Available records -
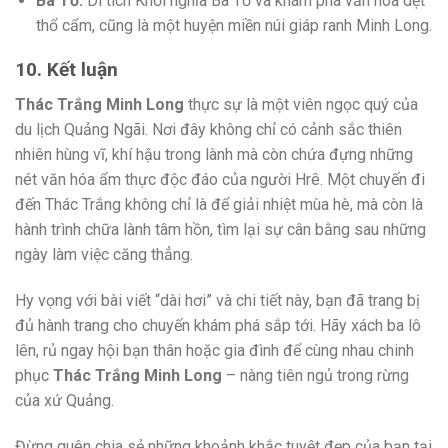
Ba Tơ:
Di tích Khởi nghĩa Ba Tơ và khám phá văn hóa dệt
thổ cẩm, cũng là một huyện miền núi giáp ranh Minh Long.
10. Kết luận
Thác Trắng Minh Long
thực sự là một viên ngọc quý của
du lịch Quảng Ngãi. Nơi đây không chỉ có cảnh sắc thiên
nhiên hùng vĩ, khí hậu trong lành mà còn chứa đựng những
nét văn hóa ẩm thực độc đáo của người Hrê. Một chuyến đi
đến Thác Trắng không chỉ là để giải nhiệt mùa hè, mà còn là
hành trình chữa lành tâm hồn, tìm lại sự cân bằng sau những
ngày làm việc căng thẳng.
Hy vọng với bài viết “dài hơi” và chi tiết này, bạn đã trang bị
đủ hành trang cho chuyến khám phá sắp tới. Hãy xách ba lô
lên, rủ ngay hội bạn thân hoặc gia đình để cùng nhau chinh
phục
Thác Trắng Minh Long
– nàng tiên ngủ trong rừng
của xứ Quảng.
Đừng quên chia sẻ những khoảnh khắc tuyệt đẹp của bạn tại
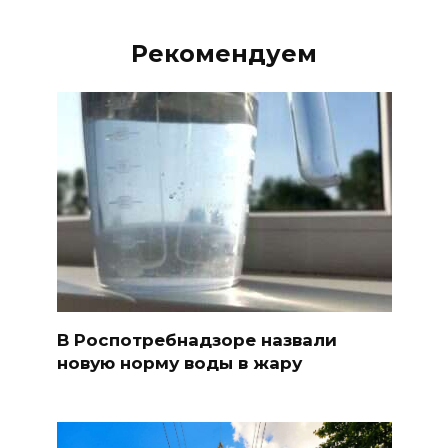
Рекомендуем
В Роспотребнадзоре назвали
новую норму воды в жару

...

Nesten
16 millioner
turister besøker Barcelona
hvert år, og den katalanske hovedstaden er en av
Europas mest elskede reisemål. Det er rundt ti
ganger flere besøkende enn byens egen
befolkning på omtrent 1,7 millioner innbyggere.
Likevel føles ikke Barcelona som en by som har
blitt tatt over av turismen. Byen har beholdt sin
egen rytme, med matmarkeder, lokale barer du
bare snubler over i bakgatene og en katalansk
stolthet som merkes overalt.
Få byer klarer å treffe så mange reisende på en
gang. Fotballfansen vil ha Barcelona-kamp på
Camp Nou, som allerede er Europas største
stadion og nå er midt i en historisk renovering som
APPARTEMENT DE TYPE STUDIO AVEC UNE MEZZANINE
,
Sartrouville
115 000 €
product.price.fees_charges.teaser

Exercise details -
The string "Europas" marks the lines to return from the material. Copy each one.

Worked solution -
Europas mest elskede reisemål. Det er rundt ti
Camp Nou, som allerede er Europas største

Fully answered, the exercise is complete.